The FDA approval of Juxtapid was granted on the basis of results from a pivotal phase 3 study, which evaluated the safety and effectiveness of the medicine to reduce LDL-C levels in 29 adult patients with HoFH. The study was a multinational, single-arm, open-label, 78-week trial that was published in The Lancet. In the study, treatment with Juxtapid was initiated at 5 mg daily and the dose was gradually escalated to 10 mg, 20 mg, 40 mg, up to 60 mg, on the basis of tolerability and acceptable liver enzymes levels.

When added to existing lipid-lowering therapy, the use of Juxtapid significantly reduced LDL-C from a baseline average of 336 mg/dL to 190 mg/dL (40% reduction) at Week 26 in the intent-to-treat population with last observation carried forward for the patients who discontinued prematurely. LDL-C was reduced by an average of 50% for the 23 patients who completed the study through Week 26. After Week 26, during the safety phase of the study, adjustments to concomitant lipid-lowering treatments were allowed. Average reductions in LDL-C were sustained during chronic therapy.

The most common adverse reactions in the trial were gastrointestinal, reported by 27 (93%) of 29 patients. Adverse reactions, which were reported by 28% of patients in the trial, included diarrhea, nausea, vomiting, dyspepsia, and abdominal pain. Other common adverse reactions included weight loss, abdominal discomfort, abdominal distension, constipation, flatulence, chest pain, influenza, nasopharyngitis, and fatigue. Elevations in liver enzyme levels and hepatic fat were also observed.

Because of the risk of hepatotoxicity, Juxtapid is available only through a restricted program under a Risk Evaluation and Mitigation Strategy. Liver transaminases, alkaline phosphatase, and total bilirubin levels should be measured before initiating treatment, and alanine transaminase (ALT) and aspartate transaminase (AST) levels should be monitored regularly.
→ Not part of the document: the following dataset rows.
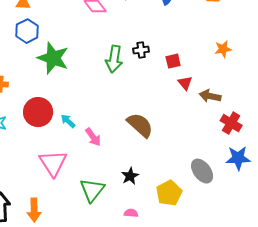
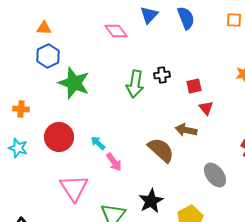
brown arrow: (210, 96) -> (186, 130), moved
cyan arrow: (68, 121) -> (98, 143), moved
gray ellipse: (202, 171) -> (215, 175), moved
black star: (130, 176) -> (151, 201), size x1.4

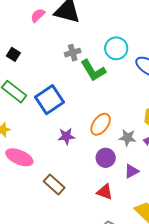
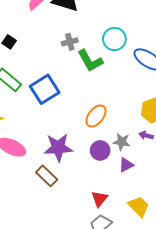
purple star: (66, 136) -> (58, 148), moved, size x1.6
gray star: (127, 138) -> (122, 142), moved
red triangle: (105, 192) -> (99, 199), moved, turned 48

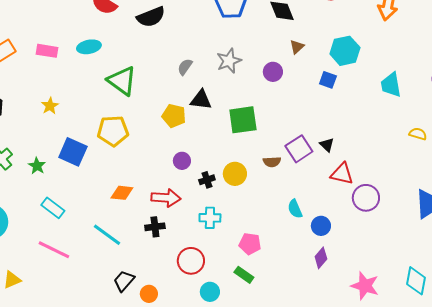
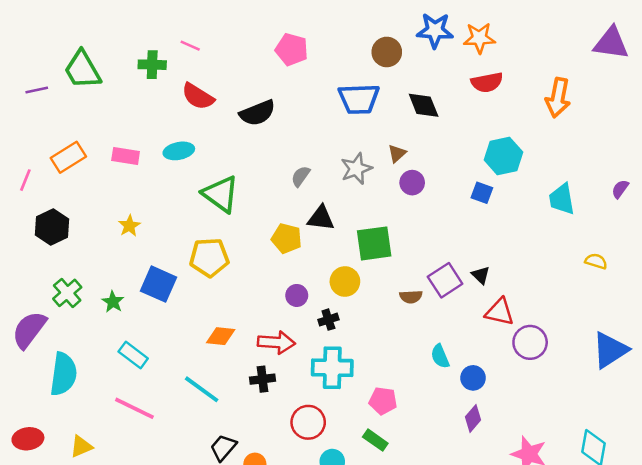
brown triangle: (297, 47) -> (397, 153), moved
yellow circle: (235, 174) -> (345, 282), moved
cyan cross: (210, 218) -> (332, 368), size x1.5

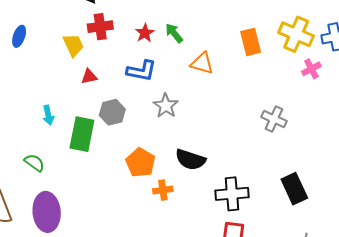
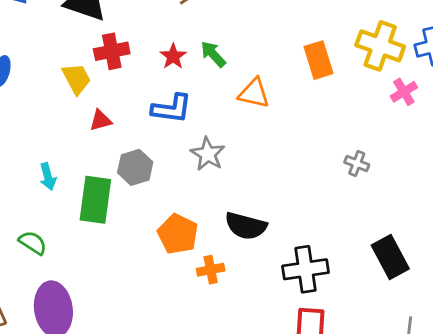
gray cross: (274, 119) -> (357, 164), size x0.7

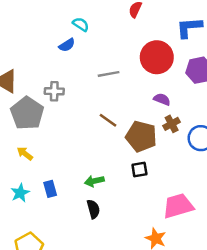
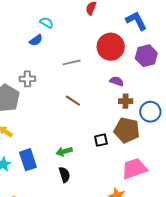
blue L-shape: (189, 27) -> (136, 21), turned 70
brown cross: (172, 124) -> (126, 101), turned 32
brown pentagon: (141, 136) -> (127, 130), moved
blue rectangle: (50, 189) -> (28, 160), size x1.5

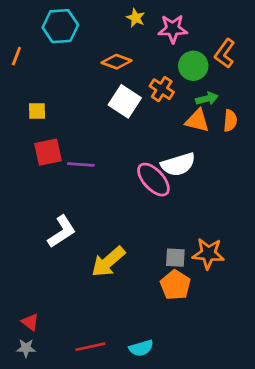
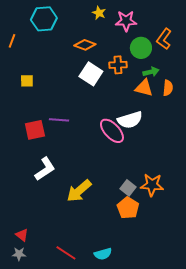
orange cross: (162, 89) -> (118, 65), turned -36
red square: (48, 152) -> (35, 130), moved
gray square: (175, 258) -> (128, 188), turned 35
red line: (90, 347) -> (66, 253), turned 45

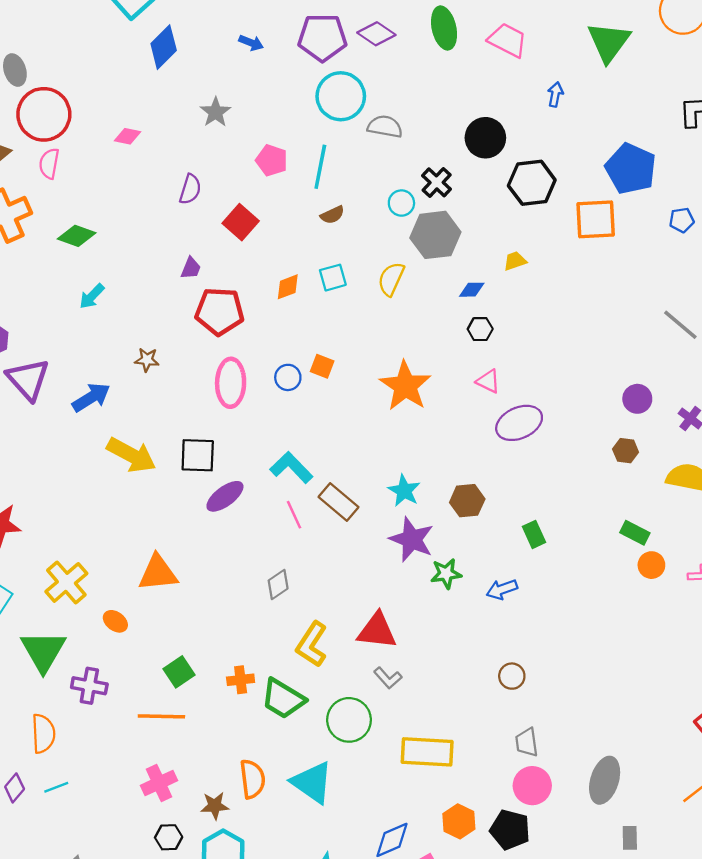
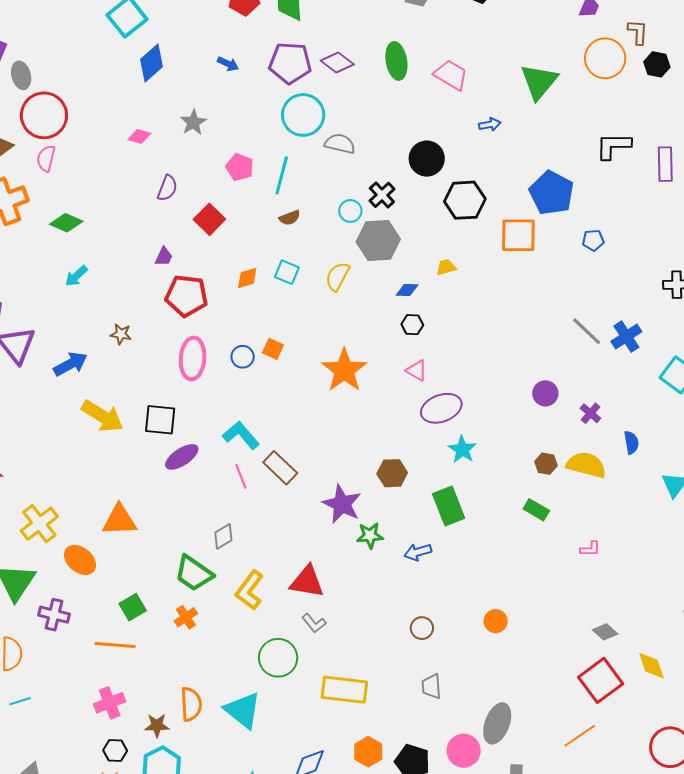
blue arrow: (555, 94) -> (490, 124), turned 65
pink diamond: (127, 136) -> (139, 136), moved
cyan square: (333, 278) -> (287, 272), turned 35
brown hexagon: (626, 451) -> (546, 464), moved
cyan star: (404, 491) -> (462, 449), moved
green rectangle: (534, 534) -> (449, 506), size x1.6
orange circle: (651, 565) -> (496, 621), moved
orange ellipse: (115, 621) -> (80, 560), size x1.5
orange cross: (241, 680) -> (186, 617), turned -30
green trapezoid: (283, 699) -> (194, 573), moved
pink circle: (532, 786) -> (464, 751), moved

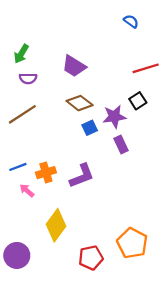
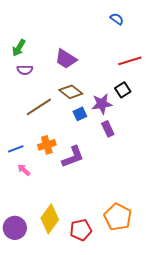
brown line: (22, 114) -> (39, 107), moved
orange cross: (46, 173) -> (47, 145), moved
yellow diamond: (56, 225) -> (50, 219), moved

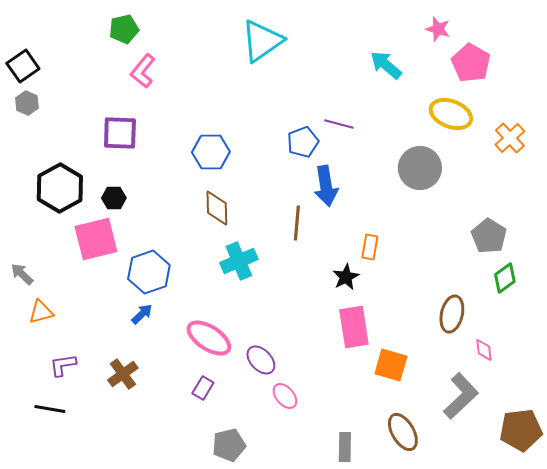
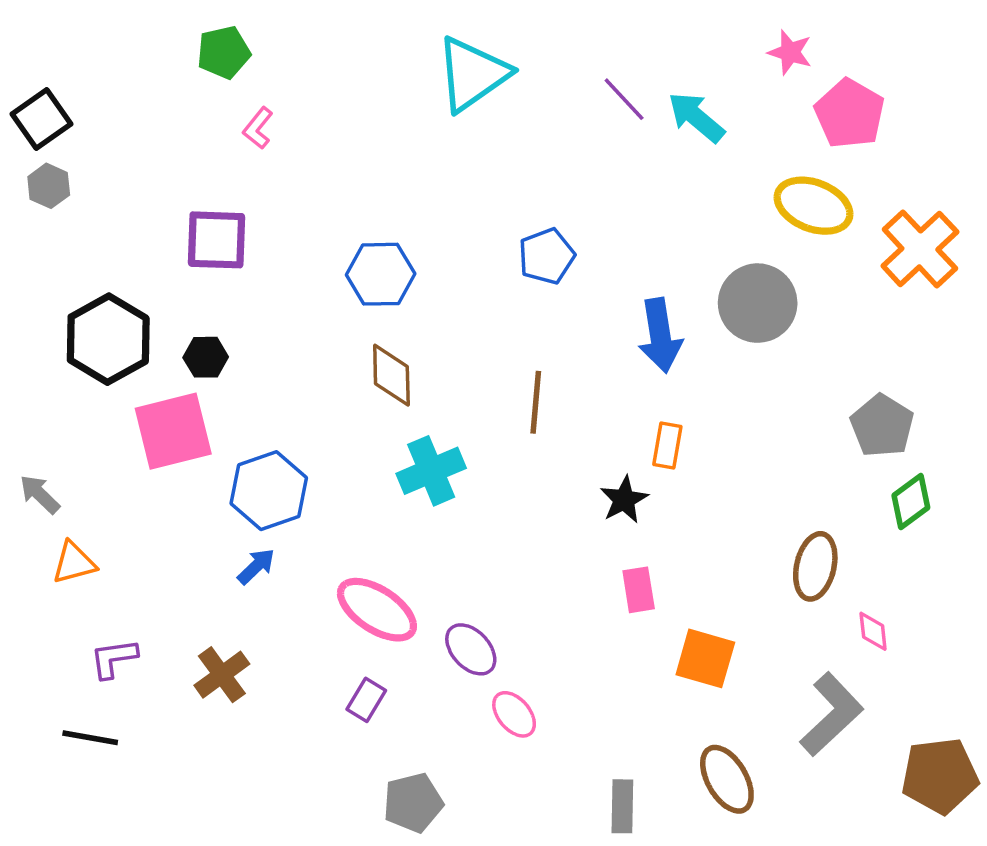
pink L-shape: (143, 71) -> (258, 128), size x0.7
purple line: (339, 124) -> (624, 99), moved, turned 32
orange cross: (510, 138) -> (920, 249), size x1.4
blue arrow: (326, 186) -> (660, 336), moved
pink rectangle: (354, 327) -> (639, 590), size x0.6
During treatment, the dose of Juxtapid should be adjusted if the ALT or AST levels are ≥ 3 times the upper limit of normal. Juxtapid should be discontinued in the presence of clinically significant liver toxicity.

Given its mechanism of action in the small intestine, Juxtapid may reduce the absorption of fat-soluble nutrients. Patients treated with Juxtapid should take daily supplements that contain 400 international units of vitamin E and at least 200 mg linoleic acid, 210 mg alpha-linolenic acid, 110 mg eicosapentaenoic acid, and 80 mg docosahexaenoic acid.

The safety and effectiveness of Juxtapid have not been established in patients with hypercholesterolemia who do not have HoFH.